What is the relationship between the spread of religiosity and liberalisation? Sriya Iyer, who teaches economics at the University of Cambridge, explains this in her book, The Economics of Religion in India, published in September 2018. The book not only demonstrates that religious organisations increased their activities “compensating for the retreat of the state” after India’s economy was liberalised in 1991, but also that religious violence is more common where economic growth is higher, apparently because higher growth leads to higher inequality, which politicians tend to use for their own end. The book says, as ‘inequality’ leads to social polarisation, religious doctrines become more extreme. It, however, also says that religious organisations, on balance, play a positive role in India’s socio-economic development.
Be that as it may, Kerala is on the boil. The Sabarimala verdict has become a tool for political mobilisation in Kerala. After the initial hesitation, both the top line political parties – the BJP and Congress – have come out in favour of the faithful, criticising the Left Font-led state government for not going for an appeal against the Supreme Court verdict. The BJP has held several public meetings and rallies in different parts of the state, including one by its women’s wing. It is at one such meeting that a BJP leader and Malayalam movie actor Kollam Thulasi threatened that women entering the Sabarimala temple should be “torn into two pieces”, attracting an FIR for hurting religious sentiments, sexist remarks and others under the Indian Penal Code.

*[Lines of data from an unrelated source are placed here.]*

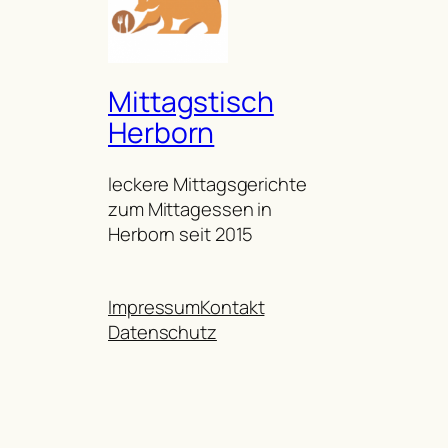
Mittagstisch
Herborn
leckere Mittagsgerichte
zum Mittagessen in
Herborn seit 2015
Impressum
Kontakt
Datenschutz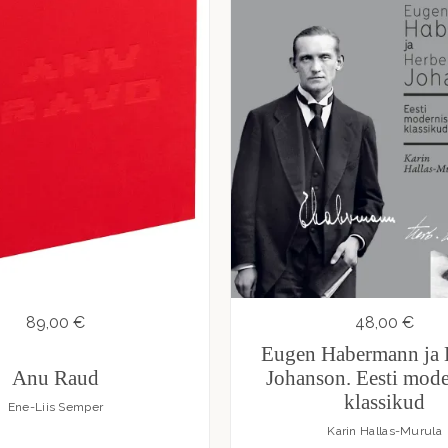
89,00 €
48,00 €
Eugen Habermann ja 
Anu Raud
Johanson. Eesti mod
klassikud
Ene-Liis Semper
Karin Hallas-Murula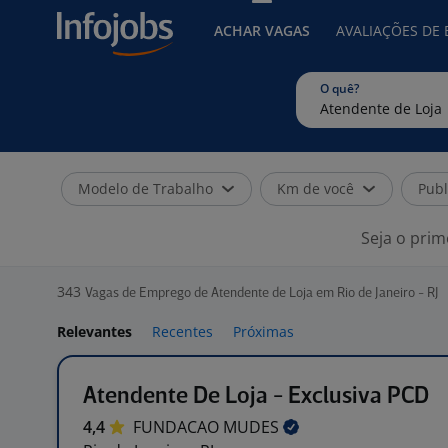
ACHAR VAGAS
AVALIAÇÕES DE
O quê?
Modelo de Trabalho
Km de você
Publ
Seja o prim
343
Vagas de Emprego de Atendente de Loja em Rio de Janeiro - RJ
Relevantes
Recentes
Próximas
Atendente De Loja - Exclusiva PCD
4,4
FUNDACAO
MUDES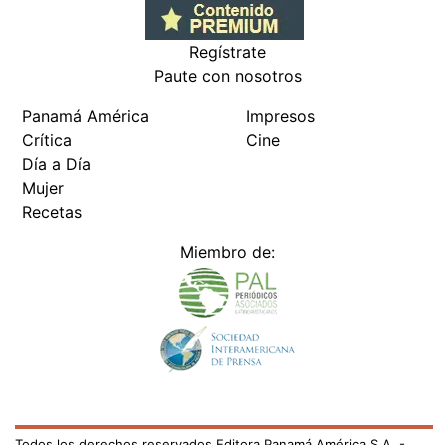
Regístrate
Paute con nosotros
Panamá América
Impresos
Crítica
Cine
Día a Día
Mujer
Recetas
Miembro de:
Todos los derechos reservados Editora Panamá América S.A. -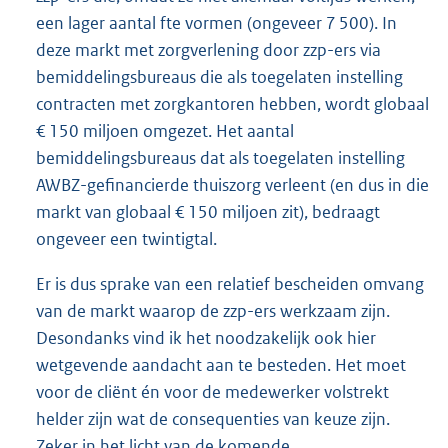
een lager aantal fte vormen (ongeveer 7 500). In
deze markt met zorgverlening door zzp-ers via
bemiddelingsbureaus die als toegelaten instelling
contracten met zorgkantoren hebben, wordt globaal
€ 150 miljoen omgezet. Het aantal
bemiddelingsbureaus dat als toegelaten instelling
AWBZ-gefinancierde thuiszorg verleent (en dus in die
markt van globaal € 150 miljoen zit), bedraagt
ongeveer een twintigtal.
Er is dus sprake van een relatief bescheiden omvang
van de markt waarop de zzp-ers werkzaam zijn.
Desondanks vind ik het noodzakelijk ook hier
wetgevende aandacht aan te besteden. Het moet
voor de cliënt én voor de medewerker volstrekt
helder zijn wat de consequenties van keuze zijn.
Zeker in het licht van de komende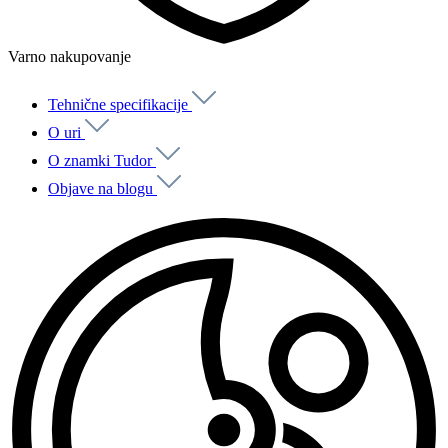
Varno nakupovanje
Tehnične specifikacije
O uri
O znamki Tudor
Objave na blogu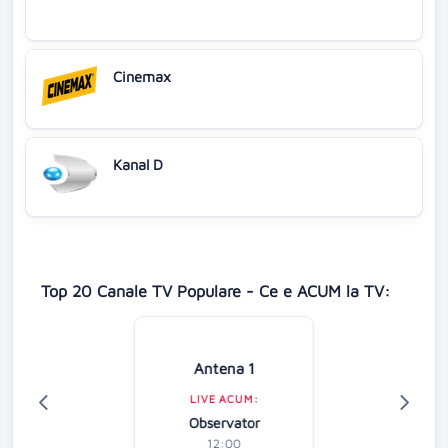
Cinemax
Kanal D
Top 20 Canale TV Populare - Ce e ACUM la TV:
Antena 1
LIVE ACUM:
Observator
12:00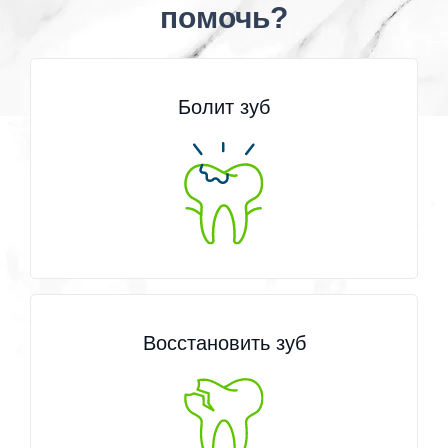
помочь?
Болит зуб
Восстановить зуб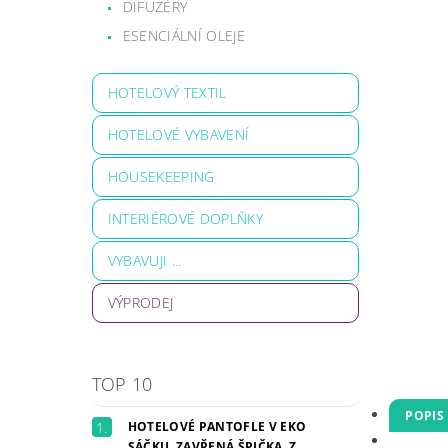
DIFUZÉRY
ESENCIÁLNÍ OLEJE
HOTELOVÝ TEXTIL
HOTELOVÉ VYBAVENÍ
HOUSEKEEPING
INTERIÉROVÉ DOPLŇKY
VYBAVUJI ...
VÝPRODEJ
TOP 10
POPIS
HOTELOVÉ PANTOFLE V EKO
SÁČKU, ZAVŘENÁ ŠPIČKA, Z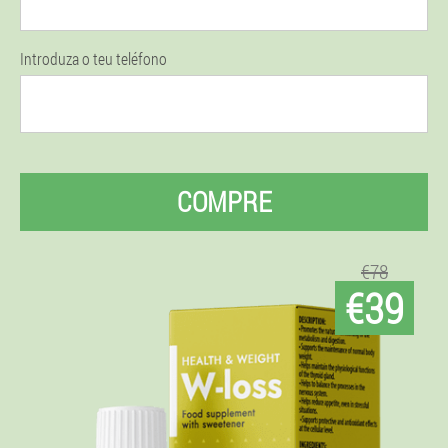
Introduza o teu teléfono
COMPRE
€78
€39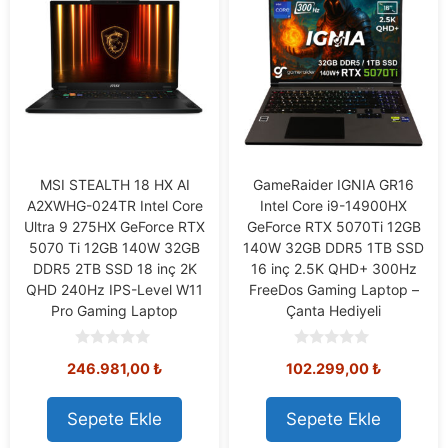
MSI STEALTH 18 HX AI
GameRaider IGNIA GR16
A2XWHG-024TR Intel Core
Intel Core i9-14900HX
Ultra 9 275HX GeForce RTX
GeForce RTX 5070Ti 12GB
5070 Ti 12GB 140W 32GB
140W 32GB DDR5 1TB SSD
DDR5 2TB SSD 18 inç 2K
16 inç 2.5K QHD+ 300Hz
QHD 240Hz IPS-Level W11
FreeDos Gaming Laptop –
Pro Gaming Laptop
Çanta Hediyeli
0
0
246.981,00
₺
102.299,00
₺
o
o
u
u
t
t
o
o
Sepete Ekle
Sepete Ekle
f
f
5
5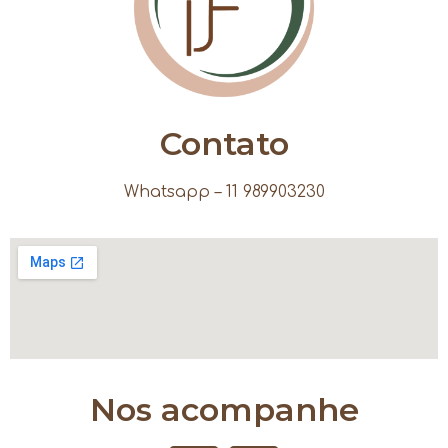
Contato
Whatsapp – 11 989903230
Nos acompanhe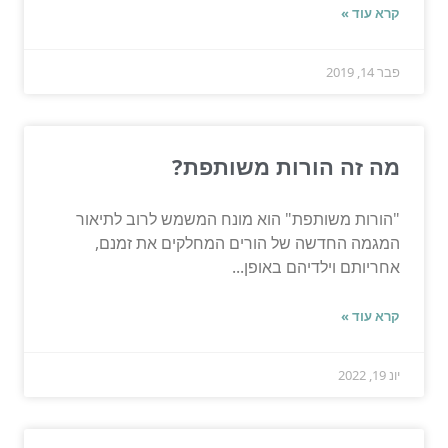
קרא עוד »
פבר 14, 2019
מה זה הורות משותפת?
"הורות משותפת" הוא מונח המשמש לרוב לתיאור
המגמה החדשה של הורים המחלקים את זמנם,
אחריותם וילדיהם באופן...
קרא עוד »
יונ 19, 2022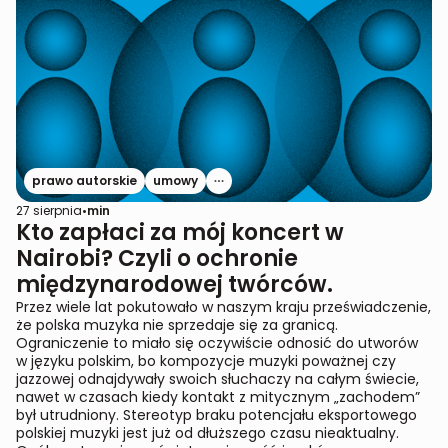
prawo autorskie
umowy
27 sierpnia
•
min
Kto zapłaci za mój koncert w
Nairobi? Czyli o ochronie
międzynarodowej twórców.
Przez wiele lat pokutowało w naszym kraju przeświadczenie,
że polska muzyka nie sprzedaje się za granicą.
Ograniczenie to miało się oczywiście odnosić do utworów
w języku polskim, bo kompozycje muzyki poważnej czy
jazzowej odnajdywały swoich słuchaczy na całym świecie,
nawet w czasach kiedy kontakt z mitycznym „zachodem”
był utrudniony. Stereotyp braku potencjału eksportowego
polskiej muzyki jest już od dłuższego czasu nieaktualny.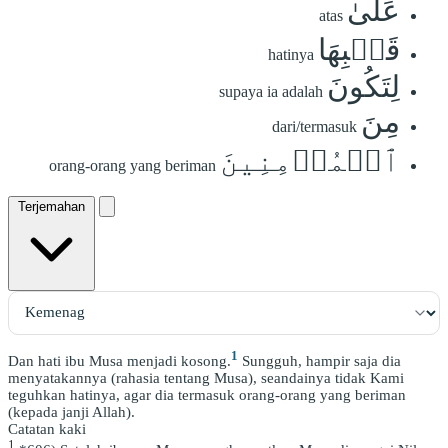
عَلَىٰ
atas
قَلۡبِهَا
hatinya
لِتَكُونَ
supaya ia adalah
مِنَ
dari/termasuk
ٱلۡمُؤۡمِنِينَ
orang-orang yang beriman
Terjemahan
1
Dan hati ibu Musa menjadi kosong.
Sungguh, hampir saja dia
menyatakannya (rahasia tentang Musa), seandainya tidak Kami
teguhkan hatinya, agar dia termasuk orang-orang yang beriman
(kepada janji Allah).
Catatan kaki
1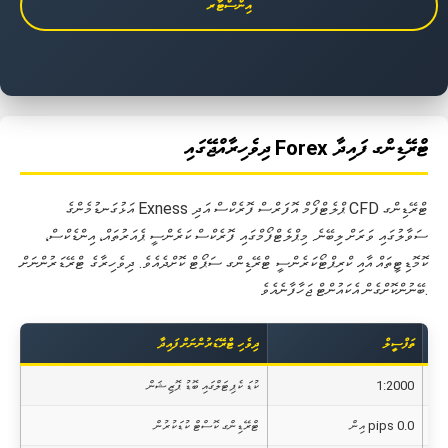
އިންސްޓާރ
ދިވެހިރާއްޖޭގައި Forex ޓްރޭޑިންގ ފައިދާ
އަޅުގަނޑުމެންގެ Exness ޕްލެޓްފޯމް އޮފަރްސް ފޮރެކްސް އަދި CFD ޓްރޭޑިންގ
ސަވާލުގައި ވަރަށް ލިބޭނެ. މިޕްލެޓްފޯމްގައި ފޮރެކްސް ކަރެންސީ ޕެއަރުތައް، އިންޑެކްސް،
ކޮމޮޑިޓީތައް އާއި ކްރިޕްޓޯކަރެންސީ ޓްރޭޑިންގ ސަޕޯޓް ކޮށްދެއެވެ. ދިވެހިރާގެ ޓްރޭޑަރުންނަށް
ބޭނުންކޮށްގެން އެކައުންޓް ޖަހާފާނެއެވެ.
ތަފްސީލް
ދިވެހި ޓްރޭޑަރުންނަށް ފައިދާ
1:2000
ކުޑަ ކެޕިޓަލްގައި ބޮޑު ޕޮޒިޝަން
0.0 pips އިން
ޓްރޭޑިންގ ކޮސްޓް ކުޑަކުރުން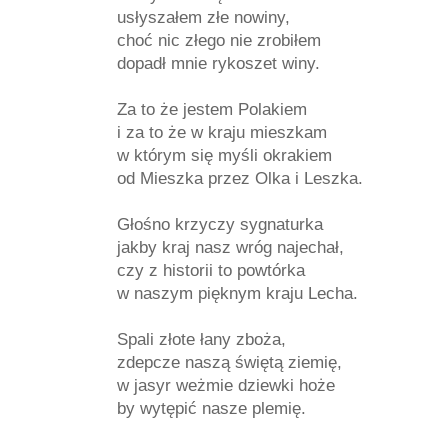
usłyszałem złe nowiny,
choć nic złego nie zrobiłem
dopadł mnie rykoszet winy.
Za to że jestem Polakiem
i za to że w kraju mieszkam
w którym się myśli okrakiem
od Mieszka przez Olka i Leszka.
Głośno krzyczy sygnaturka
jakby kraj nasz wróg najechał,
czy z historii to powtórka
w naszym pięknym kraju Lecha.
Spali złote łany zboża,
zdepcze naszą świętą ziemię,
w jasyr weżmie dziewki hoże
by wytępić nasze plemię.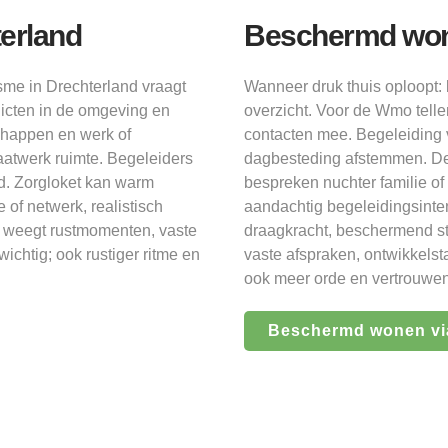
erland
Beschermd wone
sme in Drechterland vraagt
Wanneer druk thuis oploopt
licten in de omgeving en
overzicht. Voor de Wmo telle
chappen en werk of
contacten mee. Begeleiding v
atwerk ruimte. Begeleiders
dagbesteding afstemmen. De 
d. Zorgloket kan warm
bespreken nuchter familie of
 of netwerk, realistisch
aandachtig begeleidingsinten
g weegt rustmomenten, vaste
draagkracht, beschermend st
ichtig; ook rustiger ritme en
vaste afspraken, ontwikkelst
ook meer orde en vertrouwen 
Beschermd wonen vi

Now mixing religion with politics has dangerous consequences and Pakistan is a good example of that. Starting Wednesday, this week will see more political and religious mobilisations as the Sabarimala temple opens for monthly rituals. The faithful, with the backing of political parties and Hindu organisations, have already announced that they would be guarding the temple entry to prevent menstruating women, should one dare to walk in. One activist, Trupti Desai, has queered the pitch by declaring that she would be visiting the hill shrine, evoking sharp reactions. An interesting battle awaits.